Dataset excerpts:
====================
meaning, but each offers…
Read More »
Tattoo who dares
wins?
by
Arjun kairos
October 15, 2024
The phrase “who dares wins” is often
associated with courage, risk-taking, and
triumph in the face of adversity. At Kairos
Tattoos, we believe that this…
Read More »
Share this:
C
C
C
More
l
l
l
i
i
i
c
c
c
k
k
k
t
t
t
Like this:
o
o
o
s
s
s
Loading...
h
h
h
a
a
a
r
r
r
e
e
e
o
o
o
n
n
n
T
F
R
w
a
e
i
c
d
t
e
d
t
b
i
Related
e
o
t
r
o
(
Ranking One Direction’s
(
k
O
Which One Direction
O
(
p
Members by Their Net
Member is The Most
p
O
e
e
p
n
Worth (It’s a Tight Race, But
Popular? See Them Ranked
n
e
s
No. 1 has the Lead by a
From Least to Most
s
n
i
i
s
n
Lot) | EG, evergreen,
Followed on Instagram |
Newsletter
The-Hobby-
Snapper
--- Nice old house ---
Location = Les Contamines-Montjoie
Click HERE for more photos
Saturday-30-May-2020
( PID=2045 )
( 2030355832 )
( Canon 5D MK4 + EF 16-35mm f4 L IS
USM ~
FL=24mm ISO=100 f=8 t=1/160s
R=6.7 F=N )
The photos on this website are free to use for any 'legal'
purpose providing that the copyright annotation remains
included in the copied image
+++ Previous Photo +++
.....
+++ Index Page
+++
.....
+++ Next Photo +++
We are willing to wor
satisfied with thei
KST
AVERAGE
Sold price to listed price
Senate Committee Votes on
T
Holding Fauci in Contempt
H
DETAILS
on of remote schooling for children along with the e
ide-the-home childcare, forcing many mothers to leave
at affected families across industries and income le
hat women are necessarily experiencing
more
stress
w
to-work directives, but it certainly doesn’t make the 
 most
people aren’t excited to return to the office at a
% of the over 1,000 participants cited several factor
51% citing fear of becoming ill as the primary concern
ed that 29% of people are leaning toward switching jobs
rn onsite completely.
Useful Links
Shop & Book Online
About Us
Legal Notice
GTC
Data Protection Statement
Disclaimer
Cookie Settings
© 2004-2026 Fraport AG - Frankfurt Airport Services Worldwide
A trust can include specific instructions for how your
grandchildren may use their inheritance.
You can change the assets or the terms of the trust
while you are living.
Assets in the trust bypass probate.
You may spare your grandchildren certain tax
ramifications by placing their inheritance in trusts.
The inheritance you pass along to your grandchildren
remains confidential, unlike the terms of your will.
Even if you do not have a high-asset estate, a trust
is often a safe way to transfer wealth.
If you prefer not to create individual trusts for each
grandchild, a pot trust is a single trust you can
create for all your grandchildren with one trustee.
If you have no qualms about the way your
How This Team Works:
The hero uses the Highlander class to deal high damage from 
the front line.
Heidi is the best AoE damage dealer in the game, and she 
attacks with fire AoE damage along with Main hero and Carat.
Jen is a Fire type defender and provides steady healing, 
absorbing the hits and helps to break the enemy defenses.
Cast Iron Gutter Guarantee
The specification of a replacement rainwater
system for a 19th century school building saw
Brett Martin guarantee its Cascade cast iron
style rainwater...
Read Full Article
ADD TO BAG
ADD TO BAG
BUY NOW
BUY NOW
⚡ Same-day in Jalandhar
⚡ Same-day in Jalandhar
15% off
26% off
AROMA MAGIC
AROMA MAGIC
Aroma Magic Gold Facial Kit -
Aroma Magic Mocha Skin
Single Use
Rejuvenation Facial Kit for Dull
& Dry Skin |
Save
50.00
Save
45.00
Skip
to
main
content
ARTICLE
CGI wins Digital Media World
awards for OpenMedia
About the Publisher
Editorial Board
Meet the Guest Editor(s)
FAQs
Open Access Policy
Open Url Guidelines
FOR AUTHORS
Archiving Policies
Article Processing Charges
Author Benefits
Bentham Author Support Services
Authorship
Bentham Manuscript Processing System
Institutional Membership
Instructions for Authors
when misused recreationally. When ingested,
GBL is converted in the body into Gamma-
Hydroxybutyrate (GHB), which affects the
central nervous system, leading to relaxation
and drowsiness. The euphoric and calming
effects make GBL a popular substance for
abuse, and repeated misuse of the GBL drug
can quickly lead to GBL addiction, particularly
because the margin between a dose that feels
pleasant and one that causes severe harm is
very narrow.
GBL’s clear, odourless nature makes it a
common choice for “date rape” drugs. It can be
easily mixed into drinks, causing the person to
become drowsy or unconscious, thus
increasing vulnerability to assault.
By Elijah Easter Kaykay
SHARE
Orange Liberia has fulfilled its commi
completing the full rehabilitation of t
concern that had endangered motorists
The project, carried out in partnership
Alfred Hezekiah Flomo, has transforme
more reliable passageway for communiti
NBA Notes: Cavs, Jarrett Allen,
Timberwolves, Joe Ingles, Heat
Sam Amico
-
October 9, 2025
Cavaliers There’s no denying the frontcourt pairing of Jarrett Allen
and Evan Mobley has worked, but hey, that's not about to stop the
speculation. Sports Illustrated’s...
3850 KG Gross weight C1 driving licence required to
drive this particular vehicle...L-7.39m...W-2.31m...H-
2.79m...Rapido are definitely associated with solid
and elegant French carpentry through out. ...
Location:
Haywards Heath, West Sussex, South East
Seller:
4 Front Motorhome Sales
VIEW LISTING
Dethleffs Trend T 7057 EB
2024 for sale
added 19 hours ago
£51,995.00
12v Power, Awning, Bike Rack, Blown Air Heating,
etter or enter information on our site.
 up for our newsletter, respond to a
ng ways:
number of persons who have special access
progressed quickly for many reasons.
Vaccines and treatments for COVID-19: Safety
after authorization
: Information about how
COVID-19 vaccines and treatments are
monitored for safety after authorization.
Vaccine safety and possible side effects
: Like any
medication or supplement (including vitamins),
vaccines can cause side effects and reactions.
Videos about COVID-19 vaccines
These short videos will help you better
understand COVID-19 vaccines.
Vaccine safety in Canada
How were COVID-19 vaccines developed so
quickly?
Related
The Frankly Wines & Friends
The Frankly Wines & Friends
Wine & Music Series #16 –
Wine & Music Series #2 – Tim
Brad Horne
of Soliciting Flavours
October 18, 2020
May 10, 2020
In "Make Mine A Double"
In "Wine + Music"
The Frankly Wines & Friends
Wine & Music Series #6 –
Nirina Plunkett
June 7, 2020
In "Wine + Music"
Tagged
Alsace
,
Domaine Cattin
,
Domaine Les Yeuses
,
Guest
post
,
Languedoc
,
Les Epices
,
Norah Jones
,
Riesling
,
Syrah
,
====================
Problem details: Everything in the listing must be returned word for word.

Solution for this problem:
meaning, but each offers…
Read More »
Tattoo who dares
wins?
by
Arjun kairos
October 15, 2024
The phrase “who dares wins” is often
associated with courage, risk-taking, and
triumph in the face of adversity. At Kairos
Tattoos, we believe that this…
Read More »
Share this:
C
C
C
More
l
l
l
i
i
i
c
c
c
k
k
k
t
t
t
Like this:
o
o
o
s
s
s
Loading...
h
h
h
a
a
a
r
r
r
e
e
e
o
o
o
n
n
n
T
F
R
w
a
e
i
c
d
t
e
d
t
b
i
Related
e
o
t
r
o
(
Ranking One Direction’s
(
k
O
Which One Direction
O
(
p
Members by Their Net
Member is The Most
p
O
e
e
p
n
Worth (It’s a Tight Race, But
Popular? See Them Ranked
n
e
s
No. 1 has the Lead by a
From Least to Most
s
n
i
i
s
n
Lot) | EG, evergreen,
Followed on Instagram |
Newsletter
The-Hobby-
Snapper
--- Nice old house ---
Location = Les Contamines-Montjoie
Click HERE for more photos
Saturday-30-May-2020
( PID=2045 )
( 2030355832 )
( Canon 5D MK4 + EF 16-35mm f4 L IS
USM ~
FL=24mm ISO=100 f=8 t=1/160s
R=6.7 F=N )
The photos on this website are free to use for any 'legal'
purpose providing that the copyright annotation remains
included in the copied image
+++ Previous Photo +++
.....
+++ Index Page
+++
.....
+++ Next Photo +++
We are willing to wor
satisfied with thei
KST
AVERAGE
Sold price to listed price
Senate Committee Votes on
T
Holding Fauci in Contempt
H
DETAILS
on of remote schooling for children along with the e
ide-the-home childcare, forcing many mothers to leave
at affected families across industries and income le
hat women are necessarily experiencing
more
stress
w
to-work directives, but it certainly doesn’t make the 
 most
people aren’t excited to return to the office at a
% of the over 1,000 participants cited several factor
51% citing fear of becoming ill as the primary concern
ed that 29% of people are leaning toward switching jobs
rn onsite completely.
Useful Links
Shop & Book Online
About Us
Legal Notice
GTC
Data Protection Statement
Disclaimer
Cookie Settings
© 2004-2026 Fraport AG - Frankfurt Airport Services Worldwide
A trust can include specific instructions for how your
grandchildren may use their inheritance.
You can change the assets or the terms of the trust
while you are living.
Assets in the trust bypass probate.
You may spare your grandchildren certain tax
ramifications by placing their inheritance in trusts.
The inheritance you pass along to your grandchildren
remains confidential, unlike the terms of your will.
Even if you do not have a high-asset estate, a trust
is often a safe way to transfer wealth.
If you prefer not to create individual trusts for each
grandchild, a pot trust is a single trust you can
create for all your grandchildren with one trustee.
If you have no qualms about the way your
How This Team Works:
The hero uses the Highlander class to deal high damage from 
the front line.
Heidi is the best AoE damage dealer in the game, and she 
attacks with fire AoE damage along with Main hero and Carat.
Jen is a Fire type defender and provides steady healing, 
absorbing the hits and helps to break the enemy defenses.
Cast Iron Gutter Guarantee
The specification of a replacement rainwater
system for a 19th century school building saw
Brett Martin guarantee its Cascade cast iron
style rainwater...
Read Full Article
ADD TO BAG
ADD TO BAG
BUY NOW
BUY NOW
⚡ Same-day in Jalandhar
⚡ Same-day in Jalandhar
15% off
26% off
AROMA MAGIC
AROMA MAGIC
Aroma Magic Gold Facial Kit -
Aroma Magic Mocha Skin
Single Use
Rejuvenation Facial Kit for Dull
& Dry Skin |
Save
50.00
Save
45.00
Skip
to
main
content
ARTICLE
CGI wins Digital Media World
awards for OpenMedia
About the Publisher
Editorial Board
Meet the Guest Editor(s)
FAQs
Open Access Policy
Open Url Guidelines
FOR AUTHORS
Archiving Policies
Article Processing Charges
Author Benefits
Bentham Author Support Services
Authorship
Bentham Manuscript Processing System
Institutional Membership
Instructions for Authors
when misused recreationally. When ingested,
GBL is converted in the body into Gamma-
Hydroxybutyrate (GHB), which affects the
central nervous system, leading to relaxation
and drowsiness. The euphoric and calming
effects make GBL a popular substance for
abuse, and repeated misuse of the GBL drug
can quickly lead to GBL addiction, particularly
because the margin between a dose that feels
pleasant and one that causes severe harm is
very narrow.
GBL’s clear, odourless nature makes it a
common choice for “date rape” drugs. It can be
easily mixed into drinks, causing the person to
become drowsy or unconscious, thus
increasing vulnerability to assault.
By Elijah Easter Kaykay
SHARE
Orange Liberia has fulfilled its commi
completing the full rehabilitation of t
concern that had endangered motorists
The project, carried out in partnership
Alfred Hezekiah Flomo, has transforme
more reliable passageway for communiti
NBA Notes: Cavs, Jarrett Allen,
Timberwolves, Joe Ingles, Heat
Sam Amico
-
October 9, 2025
Cavaliers There’s no denying the frontcourt pairing of Jarrett Allen
and Evan Mobley has worked, but hey, that's not about to stop the
speculation. Sports Illustrated’s...
3850 KG Gross weight C1 driving licence required to
drive this particular vehicle...L-7.39m...W-2.31m...H-
2.79m...Rapido are definitely associated with solid
and elegant French carpentry through out. ...
Location:
Haywards Heath, West Sussex, South East
Seller:
4 Front Motorhome Sales
VIEW LISTING
Dethleffs Trend T 7057 EB
2024 for sale
added 19 hours ago
£51,995.00
12v Power, Awning, Bike Rack, Blown Air Heating,
etter or enter information on our site.
 up for our newsletter, respond to a
ng ways:
number of persons who have special access
progressed quickly for many reasons.
Vaccines and treatments for COVID-19: Safety
after authorization
: Information about how
COVID-19 vaccines and treatments are
monitored for safety after authorization.
Vaccine safety and possible side effects
: Like any
medication or supplement (including vitamins),
vaccines can cause side effects and reactions.
Videos about COVID-19 vaccines
These short videos will help you better
understand COVID-19 vaccines.
Vaccine safety in Canada
How were COVID-19 vaccines developed so
quickly?
Related
The Frankly Wines & Friends
The Frankly Wines & Friends
Wine & Music Series #16 –
Wine & Music Series #2 – Tim
Brad Horne
of Soliciting Flavours
October 18, 2020
May 10, 2020
In "Make Mine A Double"
In "Wine + Music"
The Frankly Wines & Friends
Wine & Music Series #6 –
Nirina Plunkett
June 7, 2020
In "Wine + Music"
Tagged
Alsace
,
Domaine Cattin
,
Domaine Les Yeuses
,
Guest
post
,
Languedoc
,
Les Epices
,
Norah Jones
,
Riesling
,
Syrah
,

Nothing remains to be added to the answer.